## Task directions
Print every line below exactly as written, but leave the pictures behind.

──────── Data provided

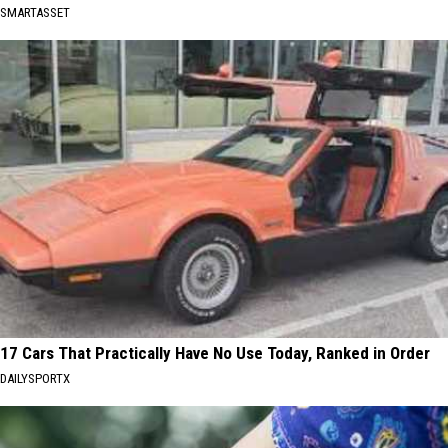
SMARTASSET
17 Cars That Practically Have No Use Today, Ranked in Order
DAILYSPORTX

────────────────

## Exercise solution
SMARTASSET
17 Cars That Practically Have No Use Today, Ranked in Order
DAILYSPORTX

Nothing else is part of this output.